Para los defensores del fondo soberano, el argumento central es que si la IA genera ganancias extraordinarias durante un proceso que desplaza trabajadores, una parte de esa riqueza podría servir para amortiguar el impacto social y reforzar el contrato social durante la transición.
¿Cómo funcionaría un fondo soberano de IA en la práctica?
Según la firma de investigación Windfall Trust, los fondos soberanos de riqueza pueden asumir varios roles en el desarrollo de la inteligencia artificial:
- Financiar infraestructura intensiva en capital: centros de datos, capacidad computacional, chips y redes eléctricas necesarias para competir en la carrera tecnológica.
- Tomar participaciones accionarias en compañías del sector y capturar parte de las ganancias para el tesoro público.
- Convertirse en accionista relevante de empresas con alto potencial, beneficiándose de su crecimiento y valorización.

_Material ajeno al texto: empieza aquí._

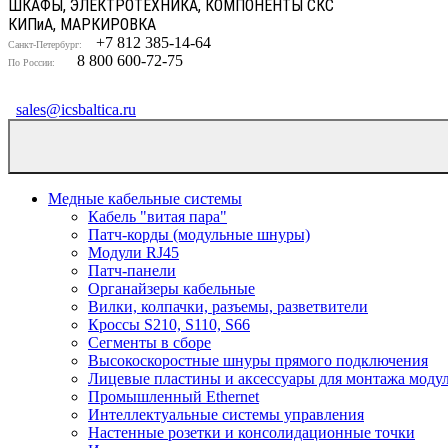
ШКАФЫ, ЭЛЕКТРОТЕХНИКА, КОМПОНЕНТЫ СКС
КИП
и
А, МАРКИРОВКА
+7 812 385-14-64
Санкт-Петербург:
8 800 600-72-75
По России:
sales@icsbaltica.ru
Медные кабельные системы
Кабель "витая пара"
Патч-корды (модульные шнуры)
Модули RJ45
Патч-панели
Органайзеры кабельные
Вилки, колпачки, разъемы, разветвители
Кроссы S210, S110, S66
Сегменты в сборе
Высокоскоростные шнуры прямого подключения
Лицевые пластины и аксессуары для монтажа моду
Промышленный Ethernet
Интеллектуальные системы управления
Настенные розетки и консолидационные точки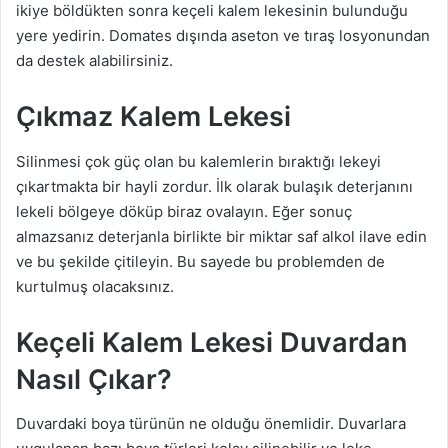
ikiye böldükten sonra keçeli kalem lekesinin bulunduğu
yere yedirin. Domates dışında aseton ve tıraş losyonundan
da destek alabilirsiniz.
Çıkmaz Kalem Lekesi
Silinmesi çok güç olan bu kalemlerin bıraktığı lekeyi
çıkartmakta bir hayli zordur. İlk olarak bulaşık deterjanını
lekeli bölgeye döküp biraz ovalayın. Eğer sonuç
almazsanız deterjanla birlikte bir miktar saf alkol ilave edin
ve bu şekilde çitileyin. Bu sayede bu problemden de
kurtulmuş olacaksınız.
Keçeli Kalem Lekesi Duvardan
Nasıl Çıkar?
Duvardaki boya türünün ne olduğu önemlidir. Duvarlara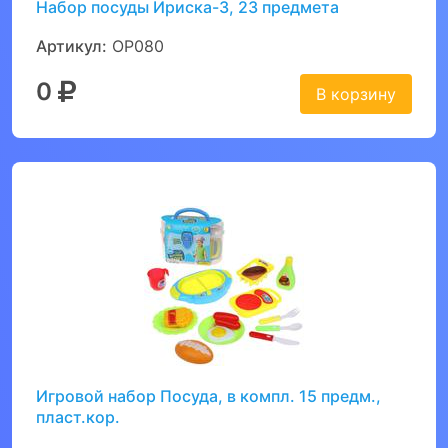
Набор посуды Ириска-3, 23 предмета
Артикул:
ОР080
0
В корзину
Игровой набор Посуда, в компл. 15 предм.,
пласт.кор.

En la economía digital, el activo crítico no es un pozo petrolero ni una reserva minera, sino la capacidad de producir modelos de IA, entrenarlos, desplegarlos y monetizarlos a escala. Por eso, trasladar la lógica de un fondo soberano al universo de la inteligencia artificial exige nuevas reglas de gobernanza y ejecución distintas a las de fondos basados en recursos naturales.

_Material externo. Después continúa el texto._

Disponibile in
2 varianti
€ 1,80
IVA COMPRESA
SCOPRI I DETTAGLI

Los desafíos: rentabilidad, estrategia nacional y competencia global
Windfall Trust advirtió que los fondos soberanos de riqueza enfrentarían tensiones para equilibrar el bien público con la carrera global por desarrollar capacidades de IA. La firma señaló un conflicto central entre dos mandatos: el financiero, que busca maximizar retornos para los ciudadanos, y el estratégico, que persigue desarrollar capacidad nacional de IA y mantener influencia sobre sistemas de frontera.
Ambos objetivos no siempre coinciden. La mejor inversión desde un punto de vista puramente financiero podría ser una empresa extranjera de IA, no una nacional, lo que complicaría la narrativa de soberanía tecnológica y seguridad económica. Si un fondo privilegia rentabilidad, puede terminar reforzando actores globales ya dominantes; si prioriza estrategia nacional, podría sacrificar eficiencia financiera.

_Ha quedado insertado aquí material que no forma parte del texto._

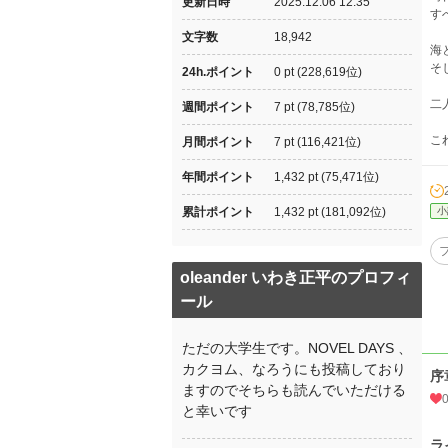
更新日時
2025.12.06 12:35
す
文字数
18,942
海
そ
24h.ポイント
0 pt (228,619位)
二
週間ポイント
7 pt (78,785位)
こ
月間ポイント
7 pt (116,421位)
年間ポイント
1,432 pt (75,471位)
累計ポイント
1,432 pt (181,092位)
小
oleander いわき正平のプロフィ
ール
ただの大学生です。NOVEL DAYS 、
カクヨム、なろうにも投稿しており
序
ますのでそちらも読んでいただける
と幸いです
ラ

Ese dilema es clave para Estados Unidos y para cualquier país que estudie herramientas parecidas. El verdadero desafío será convertir la intuición social en una política viable sin frenar innovación ni profundizar nuevas distorsiones en el mercado.
Impacto para empresas y administradores de negocios argentinos
Aunque la propuesta es estadounidense, sus implicaciones trascienden fronteras y afectan directamente a empresas y administradores argentinos. Si Estados Unidos implementa un fondo soberano de IA, establecería un precedente global que otros países, incluida Argentina, podrían considerar adoptar o adaptar.
Para las pymes y medianas empresas argentinas que dependen de tecnología o que compiten en mercados globales, una redistribución de riqueza en la IA estadounidense podría alterar el panorama competitivo internacional. Además, si Argentina o el Mercosur consideran modelos similares en el futuro, los empresarios locales deberían prepararse para nuevas estructuras de gobernanza corporativa y participación estatal en sectores estratégicos.
Por otra parte, el debate refleja una preocupación global creciente sobre cómo las transiciones tecnológicas deben beneficiar al conjunto de la sociedad, no solo a los accionistas privados. En Argentina, donde la automatización y la adopción de IA avanzan, estos temas ganará relevancia en las conversaciones sobre política industrial, empleo y redistribución de riqueza en los próximos años.